Marc Rovirola

Personal information
- Full name: Marc Rovirola Moreno
- Date of birth: 12 September 1992 (age 33)
- Place of birth: Cornellà del Terri, Spain
- Height: 1.77 m (5 ft 10 in)
- Position: Midfielder

Youth career
- 2000–2002: Cornellà Terri
- 2002–2010: Banyoles
- 2010–2011: Girona

Senior career*
- Years: Team / Apps / (Gls)
- 2009–2010: Banyoles / 28 / (0)
- 2011–2012: Riudellots / 30 / (0)
- 2012–2015: Girona B / 76 / (4)
- 2015: Girona / 6 / (0)
- 2015–2016: Llagostera / 0 / (0)
- 2015–2016: → Fuenlabrada (loan) / 34 / (1)
- 2016–2018: Albacete / 27 / (0)
- 2018–2020: Atlético Baleares / 58 / (0)
- 2020–2022: Cultural Leonesa / 30 / (0)

= Marc Rovirola =

Spanish footballer (born 1992)

Marc Rovirola Moreno (born 12 September 1992) is a Spanish former footballer who played as a midfielder.

==Club career==
Born in Cornellà del Terri, Girona, Catalonia, Rovirola made his first team debuts with CD Banyoles in the 2009–10 campaign, in the regional leagues. In the 2010 summer he moved to Girona FC after having trials at FC Barcelona and Real Zaragoza, returning to youth football.

Rovirola subsequently appeared with CF Riudellots, the club's farm team, and with the reserves, both in the lower levels. On 4 March 2015, he played his first match as a professional, coming on as a late substitute for Álex Granell in a 2–1 home win against Real Valladolid in the Segunda División

On 11 July 2015, Rovirola moved to fellow league team UE Llagostera, after agreeing to a two-year deal, being subsequently loaned to CF Fuenlabrada.
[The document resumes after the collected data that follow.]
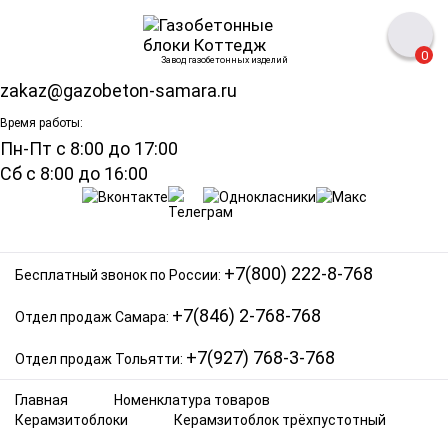
0
Завод газобетонных изделий
zakaz@gazobeton-samara.ru
Время работы:
Пн-Пт с 8:00 до 17:00
Сб с 8:00 до 16:00
+7(800) 222-8-768
Бесплатный звонок по России:
+7(846) 2-768-768
Отдел продаж Самара:
+7(927) 768-3-768
Отдел продаж Тольятти:
Главная
Номенклатура товаров
Керамзитоблоки
Керамзитоблок трёхпустотный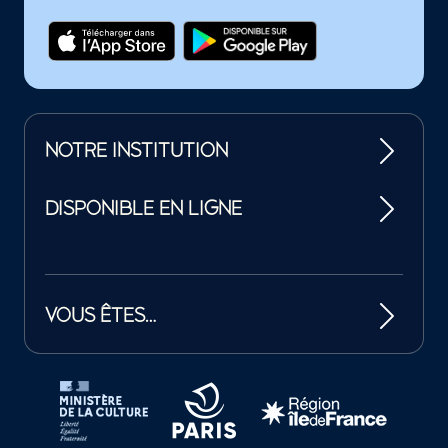
NOTRE INSTITUTION
DISPONIBLE EN LIGNE
VOUS ÊTES…
Tutelles et mécènes de la Philharmonie de Paris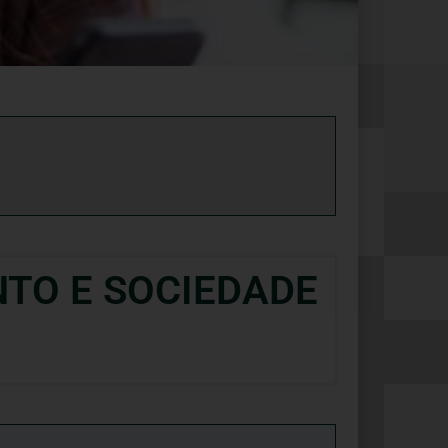
TO E SOCIEDADE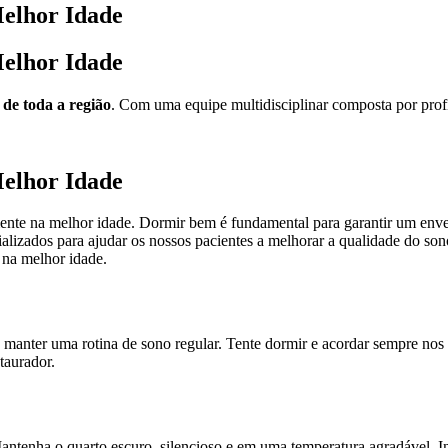
elhor Idade
elhor Idade
 de toda a região
. Com uma equipe multidisciplinar composta por profis
elhor Idade
lmente na melhor idade. Dormir bem é fundamental para garantir um env
alizados para ajudar os nossos pacientes a melhorar a qualidade do sono
 na melhor idade.
manter uma rotina de sono regular. Tente dormir e acordar sempre nos 
taurador.
antenha o quarto escuro, silencioso e em uma temperatura agradável. In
On 16 July of the following year he signed for Albacete Balompié, helping the club in their return to the second level.

On 31 January 2018, after failing to make an appearance during the first half of the campaign, Rovirola terminated his contract. On 22 February, he agreed to a deal with CD Atlético Baleares in the third division.

On 9 September 2020, he agreed a one-season deal with an option for another one with Cultural y Deportiva Leonesa.